======== Given data
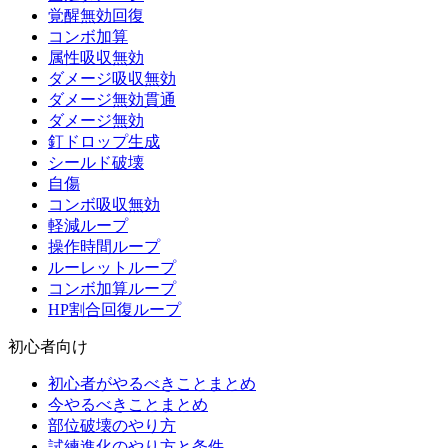
覚醒無効回復
コンボ加算
属性吸収無効
ダメージ吸収無効
ダメージ無効貫通
ダメージ無効
釘ドロップ生成
シールド破壊
自傷
コンボ吸収無効
軽減ループ
操作時間ループ
ルーレットループ
コンボ加算ループ
HP割合回復ループ
初心者向け
初心者がやるべきことまとめ
今やるべきことまとめ
部位破壊のやり方
試練進化のやり方と条件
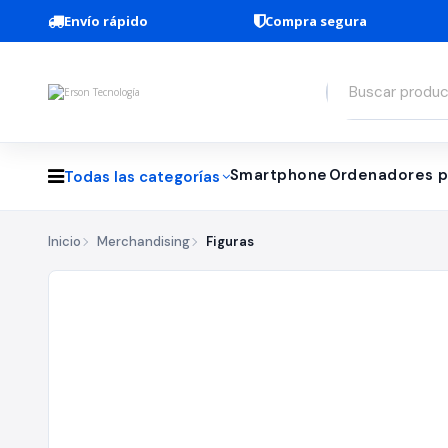
Envío rápido
Compra segura
Smartphone
Ordenadores p
Todas las categorías
Inicio
Merchandising
Figuras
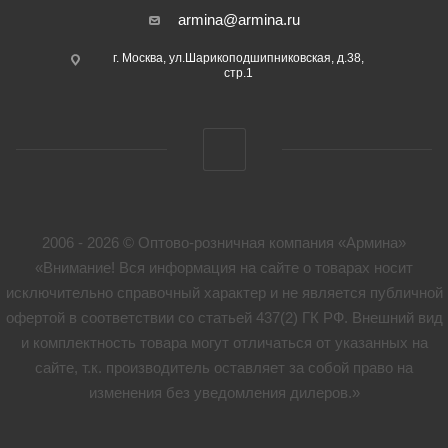
armina@armina.ru
г. Москва, ул.Шарикоподшипниковская, д.38,
стр.1
2006 - 2026 © Оптово-розничная компания «Армина»
«Внимание! Вся информация на сайте о товарах носит
исключительно справочный характер и не является публичной
офертой в соответствии со статьей 437(2) ГК РФ. Внешний вид
и комплектность товара могут отличаться от указанных на
сайте, т.к. производитель оставляет за собой право на
изменения без уведомления дилеров.»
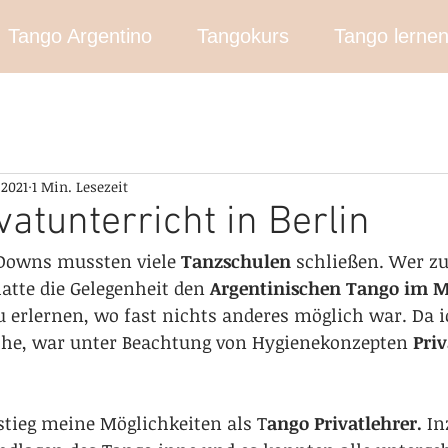
Tango Argentino
Tangokurs
Tango lerne
 2021
1 Min. Lesezeit
vatunterricht in Berlin
Downs mussten viele 
Tanzschulen
 schließen. Wer zu
atte die Gelegenheit den 
Argentinischen Tango im M
zu erlernen, wo fast nichts anderes möglich war. Da 
he, war unter Beachtung von Hygienekonzepten 
Priv
stieg meine Möglichkeiten als T
ango Privatlehrer.
 I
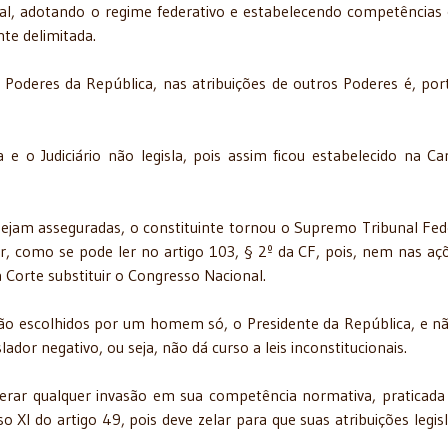
al, adotando o regime federativo e estabelecendo competências 
te delimitada.
Poderes da República, nas atribuições de outros Poderes é, por
 e o Judiciário não legisla, pois assim ficou estabelecido na Ca
sejam asseguradas, o constituinte tornou o Supremo Tribunal Fed
lar, como se pode ler no artigo 103, § 2º da CF, pois, nem nas aç
 Corte substituir o Congresso Nacional.
ão escolhidos por um homem só, o Presidente da República, e n
ador negativo, ou seja, não dá curso a leis inconstitucionais.
lerar qualquer invasão em sua competência normativa, praticada
o XI do artigo 49, pois deve zelar para que suas atribuições legisl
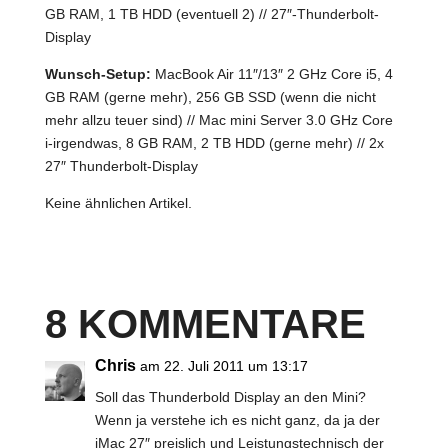
GB RAM, 1 TB HDD (eventuell 2) // 27″-Thunderbolt-
Display
Wunsch-Setup:
MacBook Air 11″/13″ 2 GHz Core i5, 4
GB RAM (gerne mehr), 256 GB SSD (wenn die nicht
mehr allzu teuer sind) // Mac mini Server 3.0 GHz Core
i-irgendwas, 8 GB RAM, 2 TB HDD (gerne mehr) // 2x
27″ Thunderbolt-Display
Keine ähnlichen Artikel.
8 KOMMENTARE
Chris
am 22. Juli 2011 um 13:17
Soll das Thunderbold Display an den Mini?
Wenn ja verstehe ich es nicht ganz, da ja der
iMac 27″ preislich und Leistungstechnisch der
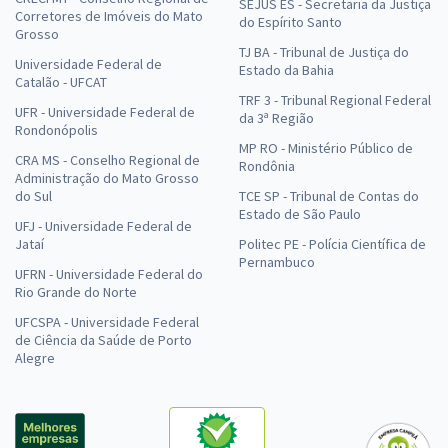
SEJUS ES - Secretaria da Justiça
Corretores de Imóveis do Mato
do Espírito Santo
Grosso
TJ BA - Tribunal de Justiça do
Universidade Federal de
Estado da Bahia
Catalão - UFCAT
TRF 3 - Tribunal Regional Federal
UFR - Universidade Federal de
da 3ª Região
Rondonópolis
MP RO - Ministério Público de
CRA MS - Conselho Regional de
Rondônia
Administração do Mato Grosso
do Sul
TCE SP - Tribunal de Contas do
Estado de São Paulo
UFJ - Universidade Federal de
Jataí
Politec PE - Polícia Científica de
Pernambuco
UFRN - Universidade Federal do
Rio Grande do Norte
UFCSPA - Universidade Federal
de Ciência da Saúde de Porto
Alegre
================
* [Work order]: Each line of the data that has the string "Display" should be returned.

* [Finished task]:
Display
27″ Thunderbolt-Display
Soll das Thunderbold Display an den Mini?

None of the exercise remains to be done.